Here's a look at what it means for the Knicks, and what's next for New York in free agency:
The Knicks' 13-game winning streak last season coincided with Pablo Prigioni being promoted to the starting lineup.
Point guard stability: Jason Kidd's retirement made signing Prigioni one of the Knicks' top offseason priorities.
Now that Prigioni's back, Mike Woodson can use the two-point-guard lineup -- featuring Prigioni and Raymond Felton -- that he was fond of last season.
Prigioni's presence will allow Felton to move off the ball and become more of a scorer than a distributor.
Prigioni, 36, also brings a lot on the defensive end of the floor. The end-to-end pressure he puts on opposing guards can disrupt and delay an opponent's offense.
Part of Prigioni's value also lies in his ability to keep the ball moving. As Chris Herring of the Wall Street Journal adeptly points out, the Knicks' ball movement improved markedly when Prigioni was on the floor in the playoffs -- and Carmelo Anthony was one of the main beneficiaries. According to Herring, Anthony hit 43 percent of his 3-pointers with Prigioni on the floor but knocked down just 26 percent of his attempts when Prigioni was on the bench.
What about Copeland? Prigioni's signing ate up a significant portion of the Knicks' mini midlevel exception.

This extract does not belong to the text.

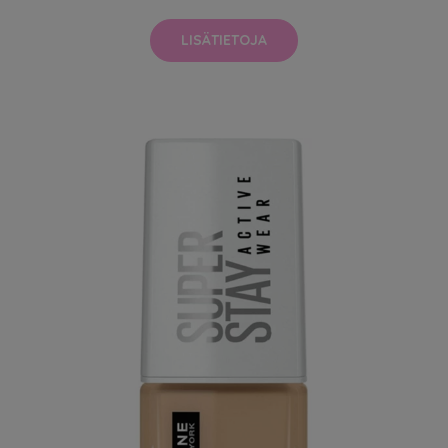
LISÄTIETOJA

The Knicks have approximately $1.75 million of the $3.2 million exception left to use, and that might not be enough to retain restricted free agent Chris Copeland.
A league source told ESPN.com that the Indiana Pacers have made an offer to Copeland. Another league source told ESPNNewYork.com's Jared Zwerling that the Los Angeles Lakers have made an offer to Copeland and that the Cleveland Cavaliers have shown interest.
The Knicks have extended a qualifying offer of $988,872 to Copeland, but he is likely to find a more lucrative deal from a competitor. If that offer is more than $1.75 million per year, Copeland might bolt New York because the mini midlevel is the only source the Knicks can use to match a competing deal.
If Copeland goes elsewhere, the Knicks will have approximately $1.75 million of their mini midlevel exception to offer free agents, along with an unlimited number of veteran's minimum contracts.
They have shown interest in Elton Brand and might make an offer to Kenyon Martin. They also have shown interest in ex-Rockets Carlos Delfino and Aaron Brooks and Brooklyn product Sebastian Telfair, among others.
Impact on the cap: The Knicks will likely be over the cap for the next two seasons as they try to chase an NBA title, so Prigioni's $1.5 million annual salary won't have a major impact on their financial situation. But the third year of Prigioni's contract may cause a ripple.
Year 3 of Prigioni's deal is a team option. The Knicks will likely decline the option, but if they pick it up, New York will owe Prigioni at least $1.5 million that season. That would add more money to the Knicks' salary total heading into the 2015 offseason.
So the Knicks could remodel their roster around Anthony (presuming he stays in New York), Iman Shumpert, Tim Hardaway Jr., J.R. Smith, Raymond Felton (who has a player option for 2015-16) and Prigioni in the summer of 2015. (They should have enough cap space to add one max player that offseason).
While Prigioni's $1.5 million may not seem crucial, it could be the difference between the Knicks landing a coveted free agent or having that free agent sign elsewhere.
Also, it should be noted that Prigioni will be 39 in the final season of the contract. So, even though Prigioni keeps himself in fantastic shape, age could catch up with the Argentinian at that point.